By Tsz on July 22, 2011
Let me start off by saying I’m not a cookie person. I bat for team cake instead.
To me, cakes are so much more sophisticated—they are the belle du jour. Take a cupcake for example, there’s the cake portion, deliciously fluffy and wrapped in a little fluted paper corset. On top, a artfully swirl or piping of decadent frosting. And if its creator goes all out, you may find it with a playful fondant cutout or a gathering of candy sprinkles or even perhaps an extra burst of flavor with a dollop of filling inside.
Cookies on the other hand—no offense to cookie lovers—look often like Quasimodo (sorry Disney!) with its lumpy top and random protrusions of nuts and bits. Yes, I’m quite shallow regarding certain foods.
So, imagine my ambivalence when handed an envelope with a warm, ginormous cookie upon checking in with a few friends at The Wit in Chicago. I was hungry, but then again, it’s a cookie. Did I really want to spoil my appetite with it? By the end of my elevator ride up to my floor though, curiosity and a rumbling stomach won out and I took my first bite.
Warm, melty chocolate chips cut with salted walnuts and finished with a simultaneously chewy, soft and crumbly cookie, it changed my perceived notion of the ugly sister of the dessert world. It was a very, very tasty cookie—giant one at that, around the size of 4 cork drink coasters stacked up. Kudos to the good bakers of DoubleTree (who owns The Wit) and if you read this, please continue baking those delectable morsels.
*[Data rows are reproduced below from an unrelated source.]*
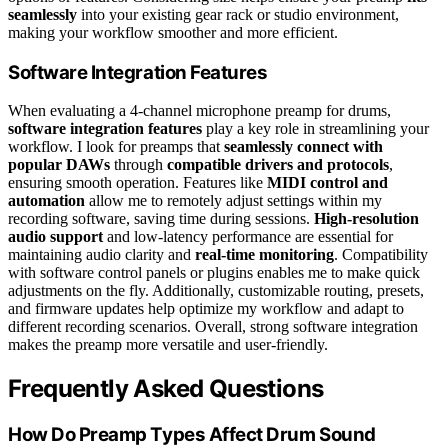
seamlessly
into your existing gear rack or studio environment,
making your workflow smoother and more efficient.
Software Integration Features
When evaluating a 4-channel microphone preamp for drums,
software integration features
play a key role in streamlining your
workflow. I look for preamps that
seamlessly connect with
popular DAWs
through
compatible drivers and protocols
,
ensuring smooth operation. Features like
MIDI control and
automation
allow me to remotely adjust settings within my
recording software, saving time during sessions.
High-resolution
audio support
and low-latency performance are essential for
maintaining audio clarity and
real-time monitoring
. Compatibility
with software control panels or plugins enables me to make quick
adjustments on the fly. Additionally, customizable routing, presets,
and firmware updates help optimize my workflow and adapt to
different recording scenarios. Overall, strong software integration
makes the preamp more versatile and user-friendly.
Frequently Asked Questions
How Do Preamp Types Affect Drum Sound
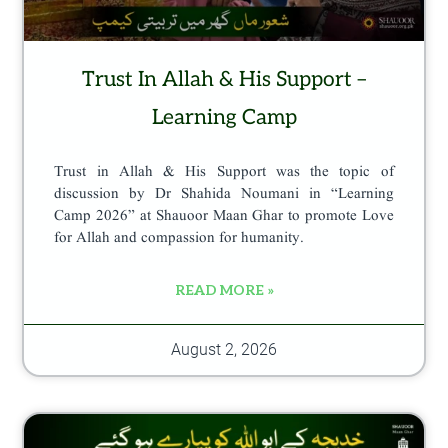
p
a
Trust In Allah & His Support –
g
e
Learning Camp
Trust in Allah & His Support was the topic of
discussion by Dr Shahida Noumani in “Learning
Camp 2026” at Shauoor Maan Ghar to promote Love
for Allah and compassion for humanity.
READ MORE »
August 2, 2026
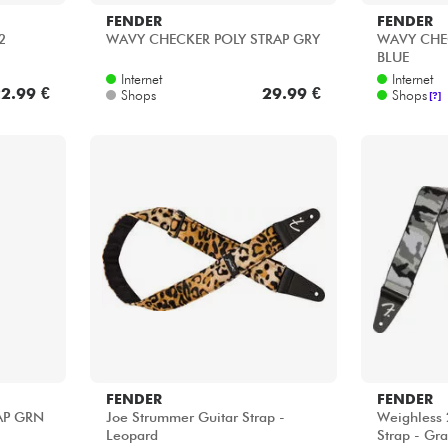
FENDER
FENDER
2
WAVY CHECKER POLY STRAP GRY
WAVY CHE
BLUE
Internet
Internet
2.99 €
29.99 €
Shops
Shops
[?]
FENDER
FENDER
AP GRN
Joe Strummer Guitar Strap -
Weighless 
Leopard
Strap - Gr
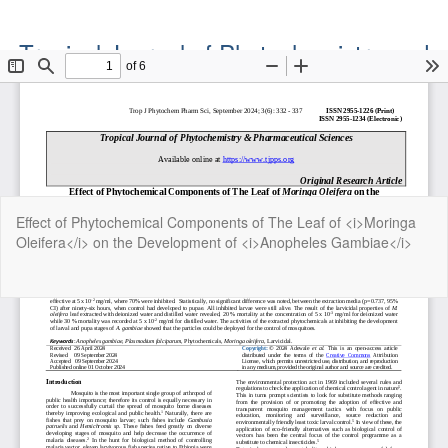
Tropical Journal of Phytochemistry and
Pharmaceutical Sciences
Official Publication of the Natural Product Group
ISSN: Print 2955-1226 | Online 2955-1234
Return
Effect of Phytochemical Components of The Leaf of <i>Moringa
to
Oleifera</i> on the Development of <i>Anopheles Gambiae</i>
Article
Details
Do
Do
P
Copyright©2022. Tropical Journal of Phytochemistry and
Pharmaceutical Sciences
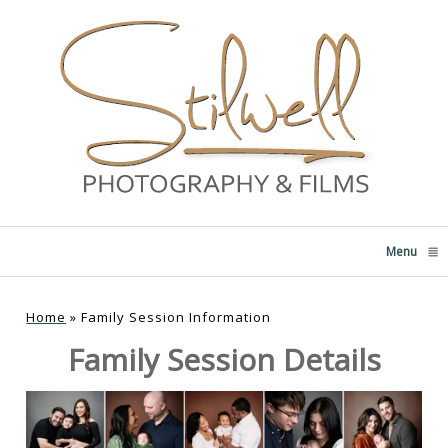
Menu
click
Home
»
Family Session Information
Family Session Details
I polished that cookie off within minutes. Armed with a sugar rush and giddiness of being in a new city, I explored my room (typographic love and spectacular views). From the window, I saw Millennium Park with the famed “bean” (Cloud Gate) and knew that was my next destination. A great start to an amazing weekend.
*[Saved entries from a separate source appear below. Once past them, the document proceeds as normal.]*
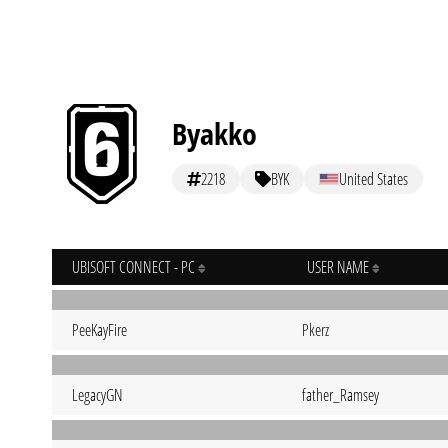
Byakko
2218
BYK
United States
UBISOFT CONNECT - PC
USER NAME
PeeKayFire
Pkerz
LegacyGN
father_Ramsey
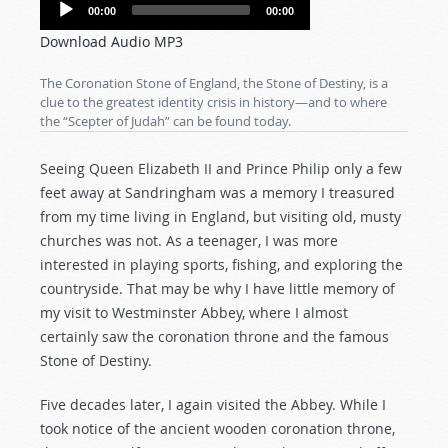
Audio
00:00
00:00
Player
Download Audio MP3
The Coronation Stone of England, the Stone of Destiny, is a
clue to the greatest identity crisis in history—and to where
the “Scepter of Judah” can be found today.
Seeing Queen Elizabeth II and Prince Philip only a few
feet away at Sandringham was a memory I treasured
from my time living in England, but visiting old, musty
churches was not. As a teenager, I was more
interested in playing sports, fishing, and exploring the
countryside. That may be why I have little memory of
my visit to Westminster Abbey, where I almost
certainly saw the coronation throne and the famous
Stone of Destiny.
Five decades later, I again visited the Abbey. While I
took notice of the ancient wooden coronation throne,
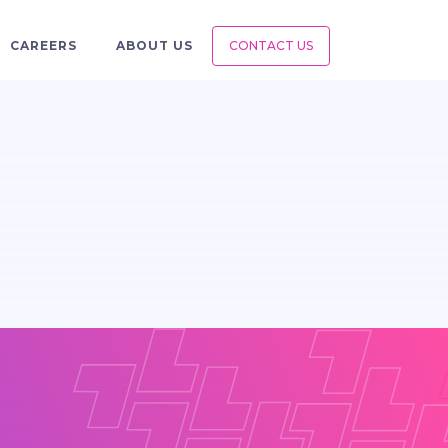
CAREERS
ABOUT US
CONTACT US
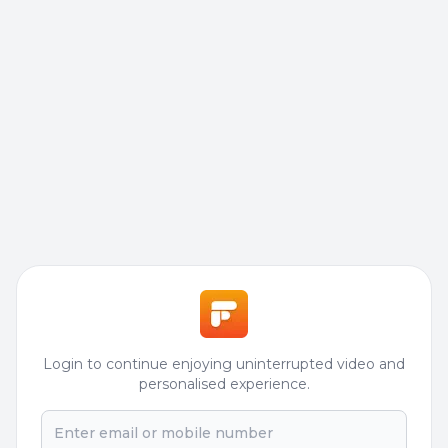
Login to continue enjoying uninterrupted video and
personalised experience.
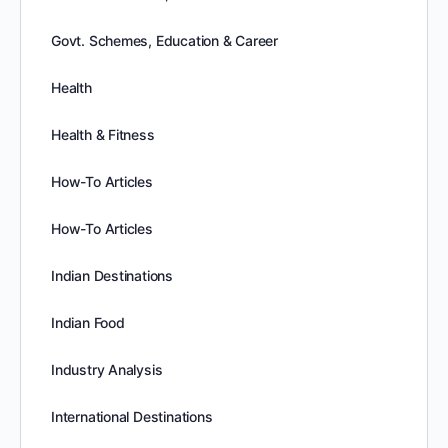
Govt. Schemes, Education & Career
Health
Health & Fitness
How-To Articles
How-To Articles
Indian Destinations
Indian Food
Industry Analysis
International Destinations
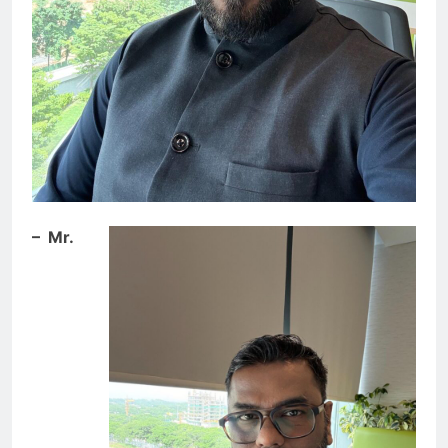
– Mr.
For those who haven’t been to the windy city, here are some mandatory touristy (yet cool) sights and activities to try out:
1. Cloud Gate (aka the Bean). It’s the big silver bean that looks straight out of a science fiction movie. Designed by Anish Kapoor, it’s an interactive sculpture located in Millennium Park that reflects the Chicago skyline in a funhouse mirror way. Really though, it indulges the closeted narcissist in all of us cause almost everyone stares at their own reflection there! Also, it’s the spot for people watching—I got to witness an engagement shoot, with a Lex Luthor look-alike and his fuchsia, shoulder-pad clad fiance. Cool.
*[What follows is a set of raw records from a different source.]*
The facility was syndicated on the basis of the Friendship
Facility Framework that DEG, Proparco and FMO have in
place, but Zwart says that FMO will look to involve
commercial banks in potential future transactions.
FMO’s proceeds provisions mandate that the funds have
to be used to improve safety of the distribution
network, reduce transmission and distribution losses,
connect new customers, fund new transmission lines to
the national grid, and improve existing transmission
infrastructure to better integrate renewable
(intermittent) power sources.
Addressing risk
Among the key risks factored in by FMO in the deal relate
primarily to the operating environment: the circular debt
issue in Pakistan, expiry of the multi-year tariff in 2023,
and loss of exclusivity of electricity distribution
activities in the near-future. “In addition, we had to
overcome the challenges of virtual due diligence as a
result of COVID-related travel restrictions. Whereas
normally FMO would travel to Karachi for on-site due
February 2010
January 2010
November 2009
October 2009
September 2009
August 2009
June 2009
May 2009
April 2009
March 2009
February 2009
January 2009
2. Jay Pritzker Pavilion. Also in Millennium Park and home to numerous concerts and performance. I didn’t do enough planning this time around but I would imagine it to be a great place to have a picnic while listening to a free symphony concert.
3. Chicago Theatre. Go when the sun sets and all its lights all lit up. Bonus: listen to “And All That Jazz” from Chicago the Soundtrack.
4. Architectural River tour. Best way to explore downtown Chicago period. And no, I’m not saying it cause I’m lazy and would rather sit on my caboose than walk around town (ok, maybe a little). What I have discovered is that it’s actually really hard to see the buildings fully when exploring on foot as most structures are skyscrapers. To fully enjoy the view, you have to be at a distance and the river gives you just that. Also, the guide is a goldmine of information. In the 1.5 hr long tour (I went with Wendella), I learned about the history of Chicago, the different building styles and also which buildings where they filmed The Dark Knight. Also, did you know both Obama and Oprah worked at the East Bay Club? It was $26 well spent.
Until the next time!
Ps. For all those on team cookies, my friend Yulree, has got just the sweet treat for you with her new cookie blog called Millions of Morsels. Happy eating!